Após a decadência do sistema de produção cafeeiro, a propriedade teve diversos proprietários, até que foi determinado seu loteamento, devido à expansão da malha urbana que já chegava próxima ao local. Com o crescimento e a ocupação do bairro, a sede da Fazenda se encontrava em alto grau de deterioração e, por esta razão, em 1989, 148 moradores locais firmaram um abaixo-assinado solicitando o tombamento e a restauração do imóvel, porém o processo de tombamento recebeu parecer favorável apenas em outubro de 1993 (AUGUSTO, 2012). Além da falta de manutenção, tanto do edifício quanto do bosque de figueiras ao seu redor, o local não possui iluminação, qualquer determinação uso que condicione sua apropriação, nem expedientes de segurança pública, tornando-se ponto de encontro para usuários de drogas. Dado que a sede da referida fazenda se situa, mesmo em ruínas, no bairro, esta passa a ser de interesse para o sistema de espaços livres educadores que propusemos a investigar. Podemos relacionar este elemento urbano à Teoria das Janelas Quebradas, inferindo que o local atualmente em ruínas poderia ser potencializado pela qualificação arquitetônica e urbana como espaço de fruição, incentivando os moradores a sua apropriação.

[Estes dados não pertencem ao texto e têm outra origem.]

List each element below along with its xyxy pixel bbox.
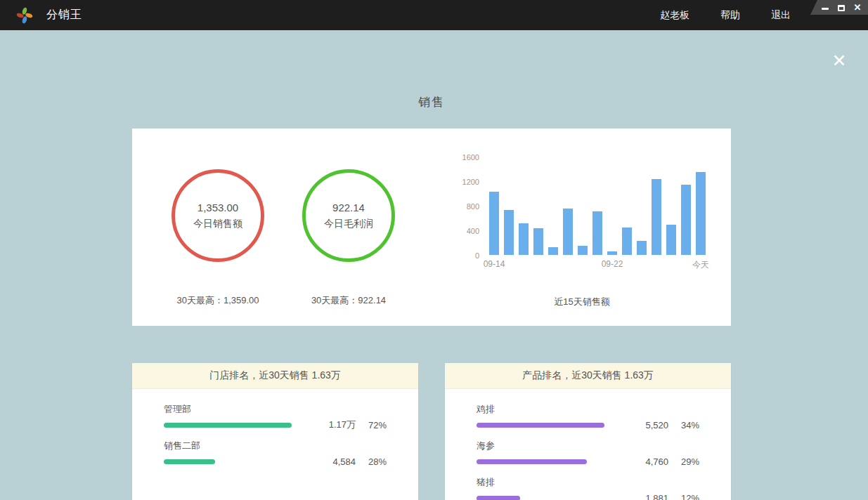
- ranking-row-label: 管理部: [164, 403, 387, 416]
- titlebar: 分销王 赵老板 帮助 退出 ✕: [0, 0, 868, 30]
- bar: [548, 247, 558, 255]
- bar: [533, 228, 543, 255]
- ranking-bar-track: [164, 459, 306, 464]
- minimize-icon[interactable]: [820, 3, 830, 13]
- y-axis-tick-label: 400: [448, 227, 479, 235]
- today-profit-value: 922.14: [332, 202, 365, 213]
- ranking-row: 管理部1.17万72%: [164, 403, 387, 430]
- ranking-value: 4,760: [619, 456, 668, 467]
- bar: [578, 246, 588, 255]
- today-sales-value: 1,353.00: [197, 202, 238, 213]
- ranking-bar: [477, 423, 604, 428]
- bar: [696, 172, 706, 255]
- page-title: 销售: [132, 94, 731, 110]
- ranking-row-line: 1,88112%: [477, 492, 699, 500]
- ranking-row-label: 猪排: [477, 476, 699, 489]
- product-ranking-body: 鸡排5,52034%海参4,76029%猪排1,88112%虾皮: [445, 389, 731, 500]
- ranking-percent: 12%: [668, 493, 699, 500]
- close-icon[interactable]: ✕: [829, 51, 850, 72]
- ranking-percent: 72%: [356, 420, 387, 430]
- bar: [504, 210, 514, 255]
- ranking-bar-track: [477, 423, 619, 428]
- ranking-percent: 34%: [668, 420, 699, 430]
- ranking-row: 销售二部4,58428%: [164, 440, 387, 467]
- sales-bar-chart-bars: [489, 157, 706, 255]
- ranking-bar-track: [477, 459, 619, 464]
- maximize-icon[interactable]: [836, 3, 846, 13]
- ranking-value: 1.17万: [306, 419, 356, 431]
- y-axis-tick-label: 0: [448, 251, 479, 260]
- today-sales-ring: 1,353.00 今日销售额: [171, 169, 264, 262]
- ranking-bar-track: [477, 496, 619, 500]
- ranking-bar: [477, 459, 587, 464]
- sales-30day-max: 30天最高：1,359.00: [148, 294, 288, 307]
- x-axis-tick-label: 今天: [692, 259, 709, 271]
- bar: [622, 228, 632, 255]
- ranking-value: 5,520: [619, 420, 668, 430]
- ranking-row-line: 5,52034%: [477, 419, 699, 430]
- y-axis-tick-label: 1200: [448, 178, 479, 186]
- bar: [563, 209, 573, 255]
- ranking-bar-track: [164, 423, 306, 428]
- x-axis-tick-label: 09-22: [602, 259, 623, 269]
- y-axis-tick-label: 800: [448, 202, 479, 211]
- bar: [592, 211, 602, 255]
- ranking-value: 1,881: [619, 493, 668, 500]
- titlebar-nav: 赵老板 帮助 退出: [660, 0, 791, 30]
- sales-summary-card: 1,353.00 今日销售额 922.14 今日毛利润 30天最高：1,359.…: [132, 129, 731, 326]
- ranking-row-line: 1.17万72%: [164, 419, 387, 430]
- bar: [607, 251, 617, 255]
- sales-bar-chart-xaxis: 09-1409-22今天: [489, 259, 706, 270]
- ranking-value: 4,584: [306, 456, 356, 467]
- ranking-bar: [477, 496, 520, 500]
- nav-logout-button[interactable]: 退出: [771, 9, 791, 22]
- ranking-percent: 29%: [668, 456, 699, 467]
- store-ranking-body: 管理部1.17万72%销售二部4,58428%: [132, 389, 418, 467]
- ranking-row: 猪排1,88112%: [477, 476, 699, 500]
- bar: [519, 223, 529, 255]
- y-axis-tick-label: 1600: [448, 153, 479, 162]
- bar: [652, 179, 661, 255]
- bar: [681, 185, 691, 255]
- chart-caption: 近15天销售额: [448, 296, 715, 308]
- bar: [666, 225, 676, 255]
- ranking-percent: 28%: [356, 456, 387, 467]
- x-axis-tick-label: 09-14: [484, 259, 505, 269]
- profit-30day-max: 30天最高：922.14: [278, 294, 419, 307]
- store-ranking-card: 门店排名，近30天销售 1.63万 管理部1.17万72%销售二部4,58428…: [132, 363, 418, 500]
- window-controls: ✕: [810, 0, 868, 15]
- close-window-icon[interactable]: ✕: [853, 3, 862, 13]
- ranking-row: 海参4,76029%: [477, 440, 699, 467]
- nav-help-button[interactable]: 帮助: [720, 9, 740, 22]
- ranking-row-label: 销售二部: [164, 440, 387, 452]
- ranking-row-line: 4,76029%: [477, 456, 699, 467]
- product-ranking-card: 产品排名，近30天销售 1.63万 鸡排5,52034%海参4,76029%猪排…: [445, 363, 731, 500]
- app-logo-pinwheel-icon: [15, 6, 34, 25]
- ranking-row-line: 4,58428%: [164, 456, 387, 467]
- today-sales-label: 今日销售额: [193, 218, 242, 230]
- product-ranking-header: 产品排名，近30天销售 1.63万: [445, 363, 731, 389]
- today-profit-ring: 922.14 今日毛利润: [302, 169, 395, 262]
- app-title: 分销王: [46, 8, 82, 22]
- sales-bar-chart-yaxis: 040080012001600: [448, 157, 479, 255]
- ranking-row-label: 海参: [477, 440, 699, 452]
- bar: [637, 241, 647, 255]
- ranking-bar: [164, 459, 215, 464]
- bar: [489, 192, 499, 255]
- ranking-row: 鸡排5,52034%: [477, 403, 699, 430]
- store-ranking-header: 门店排名，近30天销售 1.63万: [132, 363, 418, 389]
- nav-user-button[interactable]: 赵老板: [660, 9, 689, 22]
- today-profit-label: 今日毛利润: [324, 218, 373, 230]
- ranking-row-label: 鸡排: [477, 403, 699, 416]
- ranking-bar: [164, 423, 292, 428]
- sales-bar-chart: 040080012001600 09-1409-22今天 近15天销售额: [448, 129, 715, 326]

Para a análise do bairro, como ponto de partida, foi realizado um mapeamento dos principais equipamentos existentes e a linha de ônibus que o atende, ao que demos o nome de Mapa Síntese. Neste, destaca-se a presença da antiga sede da fazenda referida e, a norte desta, uma grande área livre com uma lagoa, conforme já mencionado e, a leste dela, outra grande área livre, de potencial uso rural; como equipamentos, assinala-se duas escolas públicas, uma praça de esportes, o Parque das Águas - área verde mais distante a nordeste, dois postos de saúde próximos e a única linha de ônibus que cruza o bairro, com seus respectivos pontos de parada. Notou-se que o Centro de Saúde (CS) de referência para o bairro é o CS Ipê, distante cerca de 3 quilômetros do bairro Parque Jambeiro, apesar de existir um centro de saúde mais próximo, o CS Jaime César Corrêa Lima, não utilizado pela comunidade; isto se dá pois a linha de ônibus que atende ao bairro - a linha 408 -, que tem como ponto final a Rodoviária, passa próxima ao CS Ipê, facilitando seu acesso pelos moradores do bairro Parque Jambeiro (Figura 6).

 

 

 

Quanto ao zoneamento, segundo a SEPLURB – Secretaria Municipal de Planejamento e Urbanismo – todo o bairro, inclusive as áreas verdes destacadas no Mapa Síntese apresentado à Figura 6, como produto da análise, está classificado como Zona Mista 2, ou seja, “zona residencial de média densidade habitacional, com mescla de usos mistos e não-residenciais de baixo e médio impacto compatíveis com o uso residencial e adequados ao sistema viário” (SEPLURB, 2018, p. 6)3. Quantos aos usos além do residencial, a zona permite: CABI - comércio atacadista de baixa incomodidade; CAMI - comércio atacadista de média incomodidade; CVBI - comércio varejista de baixa incomodidade; CVMI - comércio varejista de média incomodidade; SBI - serviço de baixa incomodidade; EMI - entidade institucional de média incomodidade; UP - preservação e controle urbanístico de valor histórico, arquitetônico, artístico, paisagístico e ambiental; UR - atividade rural dentro do perímetro urbano; e, SRF - preservação e controle urbanístico de valor histórico, arquitetônico, artístico, paisagístico e ambiental (SEPLURB, 2018).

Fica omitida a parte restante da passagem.